Downtown Omaha businesses and residents are lucky to have a particularly durable electrical system — an extensive network of underground cables and equipment vaults.
So durable is this type of electrical system that rarely does it experience an outage during storms.
Thus, Hurricane Sandy provided what was a first for some Omaha Public Power District employees trained to work on downtown's system — a chance to travel to another community and help it recover from a storm. By contrast, above-ground crews routinely travel to storm-stricken communities as part of the utility industry's mutual aid agreements.
OPPD sent about half of its downtown crew to New York City — six of 14 “splicers.” Along with those workers went a seventh person, foreman Jerry Benedict.
These workers are specially trained, not because they work underground, but because they work with lead cable, the backbone of the downtown systems in Omaha and New York.
Lead cabling is a technology that is decades old, highly reliable but also extremely expensive.
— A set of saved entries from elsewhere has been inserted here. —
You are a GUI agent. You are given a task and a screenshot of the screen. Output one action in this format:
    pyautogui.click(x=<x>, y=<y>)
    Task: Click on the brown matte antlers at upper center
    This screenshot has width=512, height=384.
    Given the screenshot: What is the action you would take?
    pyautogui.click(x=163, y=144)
It no longer is widely used. Instead, polyurethane cables are in common use.
The lead cables themselves didn't fail in New York. Power was lost when floodwater in the underground vaults damaged the transformers and protectors. It was in these vaults where OPPD crews worked repairing and replacing network protectors.
Omaha has about 250 such vaults in downtown, while Manhattan has about 25,000.
Lead cable requires special expertise because of the weight, configuration of the cable and the greater amount of time it takes to do the work. Additionally, the equipment and cables in these vaults expose workers to live electricity — sometimes as much as 13,000 volts.
Surprisingly, the greatest danger isn't electrocution, but an arc flash fire. As a result, the workers wear fire-resistant clothing, which includes fire resistant shirts and special high-voltage gloves.
When in proximity to energized equipment, they wear an extra layer of fire-resistent clothing and a helmet similar to what welders wear.